▶ [WHAT TO WORK ON]:
Find the line containing "我们在《城市更新要翻身了》一文中有提到过，自然资源部、" in the listing below. Repeat it exactly, along with each following line up to and including the one containing "新及低效土地、低效物业盘活提供一揽子解决方案，因此对于".

▶ [INFORMATION PROVIDED]:
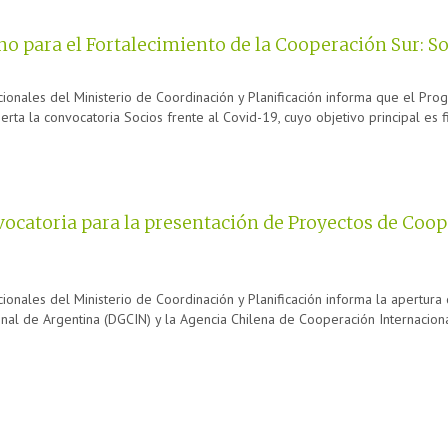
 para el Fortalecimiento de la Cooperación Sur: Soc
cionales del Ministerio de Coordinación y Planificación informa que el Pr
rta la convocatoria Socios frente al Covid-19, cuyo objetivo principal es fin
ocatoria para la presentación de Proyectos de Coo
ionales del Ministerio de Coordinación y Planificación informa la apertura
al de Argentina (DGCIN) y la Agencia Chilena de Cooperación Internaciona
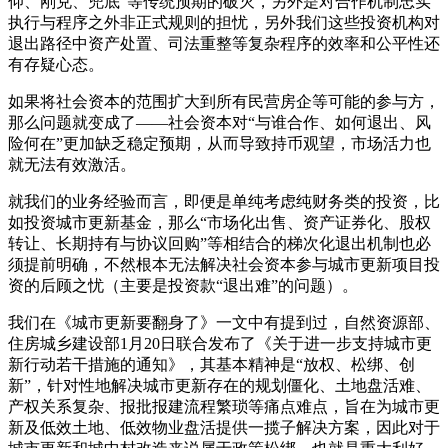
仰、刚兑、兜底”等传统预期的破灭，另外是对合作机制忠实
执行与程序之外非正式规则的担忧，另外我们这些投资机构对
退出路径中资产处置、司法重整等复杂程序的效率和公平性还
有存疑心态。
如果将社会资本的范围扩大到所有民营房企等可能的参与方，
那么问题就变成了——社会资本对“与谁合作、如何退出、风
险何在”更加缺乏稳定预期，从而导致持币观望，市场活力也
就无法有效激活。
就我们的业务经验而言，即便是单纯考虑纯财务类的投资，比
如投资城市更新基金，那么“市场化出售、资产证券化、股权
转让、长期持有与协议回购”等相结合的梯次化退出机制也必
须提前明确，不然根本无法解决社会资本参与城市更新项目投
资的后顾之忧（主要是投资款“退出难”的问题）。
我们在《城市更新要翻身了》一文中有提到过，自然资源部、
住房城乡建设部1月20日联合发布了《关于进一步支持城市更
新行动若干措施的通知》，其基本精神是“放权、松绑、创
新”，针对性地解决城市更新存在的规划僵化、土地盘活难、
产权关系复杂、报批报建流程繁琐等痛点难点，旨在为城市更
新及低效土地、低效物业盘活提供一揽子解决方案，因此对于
* * *
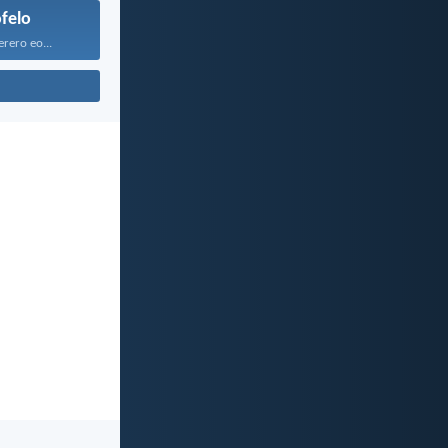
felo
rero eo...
==
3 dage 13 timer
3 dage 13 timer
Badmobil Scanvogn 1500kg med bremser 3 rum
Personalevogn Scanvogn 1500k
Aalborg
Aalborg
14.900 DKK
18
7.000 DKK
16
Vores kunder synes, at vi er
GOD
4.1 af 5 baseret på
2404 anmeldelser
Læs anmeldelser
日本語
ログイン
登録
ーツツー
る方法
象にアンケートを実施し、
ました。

▶ [ANSWER BOX]:
我们在《城市更新要翻身了》一文中有提到过，自然资源部、
住房城乡建设部1月20日联合发布了《关于进一步支持城市更
新行动若干措施的通知》，其基本精神是“放权、松绑、创
新”，针对性地解决城市更新存在的规划僵化、土地盘活难、
产权关系复杂、报批报建流程繁琐等痛点难点，旨在为城市更
新及低效土地、低效物业盘活提供一揽子解决方案，因此对于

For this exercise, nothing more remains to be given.